Work to complete. Output exactly the lines from the one with "Was ist BBCode?" to the close of the records below, first and last included.

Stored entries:
━━━

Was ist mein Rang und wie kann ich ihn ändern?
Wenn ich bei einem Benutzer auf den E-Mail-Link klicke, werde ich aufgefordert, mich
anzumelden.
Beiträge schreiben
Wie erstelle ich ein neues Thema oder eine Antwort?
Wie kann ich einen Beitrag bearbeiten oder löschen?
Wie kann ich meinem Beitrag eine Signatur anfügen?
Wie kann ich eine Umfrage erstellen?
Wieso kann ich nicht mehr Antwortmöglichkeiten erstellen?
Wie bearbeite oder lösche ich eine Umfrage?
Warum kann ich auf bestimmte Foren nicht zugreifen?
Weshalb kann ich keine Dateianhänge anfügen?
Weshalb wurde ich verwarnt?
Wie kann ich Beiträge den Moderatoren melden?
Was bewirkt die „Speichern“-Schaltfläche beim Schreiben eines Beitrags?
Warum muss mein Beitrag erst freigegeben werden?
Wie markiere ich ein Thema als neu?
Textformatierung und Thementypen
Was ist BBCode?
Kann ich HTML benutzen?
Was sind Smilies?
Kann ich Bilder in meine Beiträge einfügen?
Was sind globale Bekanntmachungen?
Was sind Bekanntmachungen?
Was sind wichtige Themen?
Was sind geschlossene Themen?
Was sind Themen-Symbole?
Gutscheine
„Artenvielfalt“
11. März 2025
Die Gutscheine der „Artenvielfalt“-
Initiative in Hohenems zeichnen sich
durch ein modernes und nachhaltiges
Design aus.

━━━

Exercise output.
Was ist BBCode?
Kann ich HTML benutzen?
Was sind Smilies?
Kann ich Bilder in meine Beiträge einfügen?
Was sind globale Bekanntmachungen?
Was sind Bekanntmachungen?
Was sind wichtige Themen?
Was sind geschlossene Themen?
Was sind Themen-Symbole?
Gutscheine
„Artenvielfalt“
11. März 2025
Die Gutscheine der „Artenvielfalt“-
Initiative in Hohenems zeichnen sich
durch ein modernes und nachhaltiges
Design aus.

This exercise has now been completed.